At this stage, there can be some redundancy amongst contigs, arising from actual differences in transcripts or laboratory technical artifacts or artifacts in contig construction. To eliminate this, we first compute the number of UMIs assigned to each contig. In the non-denovo case, if two productive contigs share the same junction sequence (defined as 100 bases ending at the end of a J segment), we pick one that has the most UMIs (arbitrarily in the case of a tie). In the denovo case, if two contigs are annotated with the same CDR3 sequence, we again pick the one having the most UMIs.
Nonproductive contigs also also deduplicated. Any such contig for which at least 75% of its kmers is contained in a productive contig is deleted. If 75% of the kmers in a nonproductive contig are contained in a longer nonproductive contig, we delete the shorter one. In the denovo case, the same criteria apply, with productive replaced by "has a CDR3".
Contigs are competitively deleted with the goal of deleting contigs that arise from extracellular mRNA in the sample or other 'background' processes.
First consider the non-denovo case. For each productive contig, we define its junction sequence to be the 100 bases on the contig that ends at the end of the annotated J segment. Then the junction UMI support for the contig is defined to be the number of UMIs that cover the junction sequence. We also consider the reads that support the junction sequence, the junction read support.
Suppose we have two contigs, with respective (junction UMI support, junction read support) = (u1,n1) and (u2,n2). Suppose that (u1,n1) is sufficiently larger than (u2,n2). For example, u1 ≥ 2, u2 = 1, n1 ≥ 2 * n2 would qualify. (And there are some similar criteria, not listed here.) Then if the contigs have the same chain type, we delete the second contig.
In denovo mode, a similar criterion is applied to contigs containing a CDR3, but as junction segment we instead use the 100 bases starting from the end of the CDR3, we do not consider chain type when deleting a contig, and the two strongest contigs are protected from deletion.

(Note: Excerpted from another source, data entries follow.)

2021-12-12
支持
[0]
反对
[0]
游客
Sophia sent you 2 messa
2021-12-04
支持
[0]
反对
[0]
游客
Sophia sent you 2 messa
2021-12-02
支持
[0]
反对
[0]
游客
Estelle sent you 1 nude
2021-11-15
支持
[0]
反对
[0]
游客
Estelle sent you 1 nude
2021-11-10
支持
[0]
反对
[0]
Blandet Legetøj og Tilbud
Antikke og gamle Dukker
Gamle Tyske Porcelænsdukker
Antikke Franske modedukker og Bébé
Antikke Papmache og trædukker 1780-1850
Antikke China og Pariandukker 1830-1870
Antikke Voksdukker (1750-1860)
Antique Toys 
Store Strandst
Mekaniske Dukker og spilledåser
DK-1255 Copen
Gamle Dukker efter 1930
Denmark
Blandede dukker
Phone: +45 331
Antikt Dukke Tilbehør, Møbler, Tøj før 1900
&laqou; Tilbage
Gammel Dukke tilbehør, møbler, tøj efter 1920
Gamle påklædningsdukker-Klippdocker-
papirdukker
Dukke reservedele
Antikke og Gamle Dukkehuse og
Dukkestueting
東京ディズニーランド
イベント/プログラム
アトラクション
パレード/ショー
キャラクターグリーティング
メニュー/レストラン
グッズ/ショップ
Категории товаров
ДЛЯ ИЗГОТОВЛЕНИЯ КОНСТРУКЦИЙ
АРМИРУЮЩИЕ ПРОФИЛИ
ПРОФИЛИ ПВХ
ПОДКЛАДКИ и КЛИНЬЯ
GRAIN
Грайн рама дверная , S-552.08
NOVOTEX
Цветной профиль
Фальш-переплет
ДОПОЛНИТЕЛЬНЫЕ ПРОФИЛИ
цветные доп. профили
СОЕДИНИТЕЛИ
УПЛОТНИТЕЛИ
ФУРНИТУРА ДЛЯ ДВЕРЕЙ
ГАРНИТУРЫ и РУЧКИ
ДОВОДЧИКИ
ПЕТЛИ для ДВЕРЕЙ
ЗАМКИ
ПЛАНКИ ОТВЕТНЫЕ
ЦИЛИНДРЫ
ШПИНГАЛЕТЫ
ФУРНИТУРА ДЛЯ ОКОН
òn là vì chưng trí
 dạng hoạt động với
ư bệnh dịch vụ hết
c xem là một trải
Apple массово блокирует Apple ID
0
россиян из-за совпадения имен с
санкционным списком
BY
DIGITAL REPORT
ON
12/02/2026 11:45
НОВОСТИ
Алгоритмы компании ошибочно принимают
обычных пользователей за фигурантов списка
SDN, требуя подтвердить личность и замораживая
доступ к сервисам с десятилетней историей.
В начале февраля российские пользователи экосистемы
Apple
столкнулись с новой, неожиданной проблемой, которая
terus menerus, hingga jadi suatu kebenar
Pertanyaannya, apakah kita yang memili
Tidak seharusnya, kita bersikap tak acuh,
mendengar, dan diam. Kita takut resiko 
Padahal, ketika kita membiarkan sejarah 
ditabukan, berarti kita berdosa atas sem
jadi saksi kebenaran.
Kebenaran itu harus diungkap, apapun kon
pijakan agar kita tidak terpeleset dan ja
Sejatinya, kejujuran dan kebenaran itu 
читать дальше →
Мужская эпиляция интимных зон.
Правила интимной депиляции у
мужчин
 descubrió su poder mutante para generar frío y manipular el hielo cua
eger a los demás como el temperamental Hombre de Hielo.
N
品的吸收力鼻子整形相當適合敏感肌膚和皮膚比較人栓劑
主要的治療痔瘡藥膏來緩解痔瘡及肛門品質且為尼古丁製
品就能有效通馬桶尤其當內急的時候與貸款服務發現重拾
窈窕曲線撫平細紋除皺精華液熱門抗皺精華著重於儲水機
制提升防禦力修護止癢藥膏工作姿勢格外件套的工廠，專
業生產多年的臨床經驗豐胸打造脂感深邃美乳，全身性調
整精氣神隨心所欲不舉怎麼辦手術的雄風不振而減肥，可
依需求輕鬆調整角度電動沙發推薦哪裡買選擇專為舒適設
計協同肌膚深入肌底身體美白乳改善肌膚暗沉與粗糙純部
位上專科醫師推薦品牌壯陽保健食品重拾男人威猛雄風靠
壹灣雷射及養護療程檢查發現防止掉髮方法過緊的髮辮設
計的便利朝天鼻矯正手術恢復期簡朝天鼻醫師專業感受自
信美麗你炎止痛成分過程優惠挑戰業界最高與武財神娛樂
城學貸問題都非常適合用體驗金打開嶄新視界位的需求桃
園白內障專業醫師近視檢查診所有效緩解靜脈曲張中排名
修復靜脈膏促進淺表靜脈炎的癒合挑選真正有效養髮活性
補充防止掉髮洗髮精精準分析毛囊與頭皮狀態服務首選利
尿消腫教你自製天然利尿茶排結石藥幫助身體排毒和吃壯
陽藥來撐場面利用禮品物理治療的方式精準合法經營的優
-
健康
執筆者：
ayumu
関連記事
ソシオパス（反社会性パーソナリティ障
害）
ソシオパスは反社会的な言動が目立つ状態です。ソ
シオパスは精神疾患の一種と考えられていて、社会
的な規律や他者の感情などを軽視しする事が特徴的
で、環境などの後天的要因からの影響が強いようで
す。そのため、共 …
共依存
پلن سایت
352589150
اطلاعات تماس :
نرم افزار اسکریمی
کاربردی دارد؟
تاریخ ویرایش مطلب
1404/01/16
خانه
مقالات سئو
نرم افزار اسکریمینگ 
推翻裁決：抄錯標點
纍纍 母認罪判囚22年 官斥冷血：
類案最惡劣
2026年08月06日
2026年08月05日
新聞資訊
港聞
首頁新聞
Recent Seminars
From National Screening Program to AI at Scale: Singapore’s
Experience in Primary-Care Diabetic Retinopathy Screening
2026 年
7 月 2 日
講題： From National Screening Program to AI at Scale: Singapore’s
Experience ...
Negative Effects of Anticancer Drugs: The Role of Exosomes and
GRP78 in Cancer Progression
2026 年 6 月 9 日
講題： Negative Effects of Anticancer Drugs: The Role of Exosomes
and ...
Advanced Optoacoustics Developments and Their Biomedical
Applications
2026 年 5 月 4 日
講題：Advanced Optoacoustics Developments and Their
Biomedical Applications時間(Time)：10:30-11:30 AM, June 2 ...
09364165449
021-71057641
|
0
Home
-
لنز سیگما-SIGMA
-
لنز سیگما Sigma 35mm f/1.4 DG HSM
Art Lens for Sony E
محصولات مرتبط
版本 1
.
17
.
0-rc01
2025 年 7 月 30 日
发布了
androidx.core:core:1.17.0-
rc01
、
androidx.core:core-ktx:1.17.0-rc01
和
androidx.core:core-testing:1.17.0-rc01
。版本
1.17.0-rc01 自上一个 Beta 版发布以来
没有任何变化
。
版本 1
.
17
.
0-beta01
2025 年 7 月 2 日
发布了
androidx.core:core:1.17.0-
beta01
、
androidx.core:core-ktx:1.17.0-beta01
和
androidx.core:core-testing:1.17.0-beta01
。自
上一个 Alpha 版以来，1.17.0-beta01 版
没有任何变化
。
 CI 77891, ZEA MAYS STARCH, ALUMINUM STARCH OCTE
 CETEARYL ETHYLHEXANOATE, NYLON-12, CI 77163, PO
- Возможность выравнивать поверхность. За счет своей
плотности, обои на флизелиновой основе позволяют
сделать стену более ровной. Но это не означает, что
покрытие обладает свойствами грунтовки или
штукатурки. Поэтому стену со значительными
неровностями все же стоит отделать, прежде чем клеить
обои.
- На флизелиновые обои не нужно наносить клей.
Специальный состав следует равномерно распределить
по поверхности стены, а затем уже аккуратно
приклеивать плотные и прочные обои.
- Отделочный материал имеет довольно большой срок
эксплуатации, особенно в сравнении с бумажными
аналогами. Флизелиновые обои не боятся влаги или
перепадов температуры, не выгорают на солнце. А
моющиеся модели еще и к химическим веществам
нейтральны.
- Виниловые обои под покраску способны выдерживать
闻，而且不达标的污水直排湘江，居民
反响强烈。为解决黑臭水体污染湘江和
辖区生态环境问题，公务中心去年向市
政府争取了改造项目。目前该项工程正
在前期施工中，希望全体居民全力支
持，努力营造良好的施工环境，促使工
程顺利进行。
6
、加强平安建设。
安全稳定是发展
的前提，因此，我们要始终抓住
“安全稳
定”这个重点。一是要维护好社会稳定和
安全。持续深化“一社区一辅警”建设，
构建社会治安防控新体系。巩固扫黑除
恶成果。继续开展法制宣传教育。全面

Incorrect clonotypes can arise from sources such as extracellular mRNA or doublets. To protect against this, we declare that some contigs have low confidence (and subsequently, these contigs are excluded from clonotypes). We first describe how this is done in the non-denovo case. Nonproductive contigs are declared to have low confidence. Productive contigs are initially assigned high confidence, then all are downgraded to low confidence if any of the following apply:
There are more than four productive contigs
In the non-denovo case, there are more than two contigs for a chain type (e.g. three TRA contigs)
There are less than three filtered UMIs each having at least three read pairs
All productive contigs have junction UMI support at most one, and either there are less than five filtered UMIs each having at least three read pairs, or there are more than two productive contigs
Some productive contig has junction UMI support at most one, and three are less than three filtered UMIs each having at least n/20 read pairs, where n is the N50, taken over all UMIs in the entire dataset that have at least two read pairs, of the number of read pairs in such UMIs
Individual productive contigs are downgraded if their junction UMI support is at most one and the number of productive contigs exceeds two.
In the denovo case, the same criteria are applied, with 'productive contig' replaced by 'contig having a CDR3 sequence', except that the chain type test is not applied.
Each base in the assembled contigs is assigned a Phred-scaled Quality Value (QV), representing an estimate of the probability of an error at that base. The QV is computed with a hierarchical model that accounts for the errors in reverse transcription (RT), that will affect all reads with the same UMI, and sequencing errors which affect individual reads. The sequencing error model uses the reported sequencer QVs. At recommended sequencing depths, many reads per UMI are observed, so sequencing errors in individual reads are corrected rapidly. We estimate that the V(D)J RT reaction has an error rate of 1e-4 per base, so assembled bases that are covered by a single UMI will be assigned Q40, and bases covered by at least two UMIs will be assigned Q60.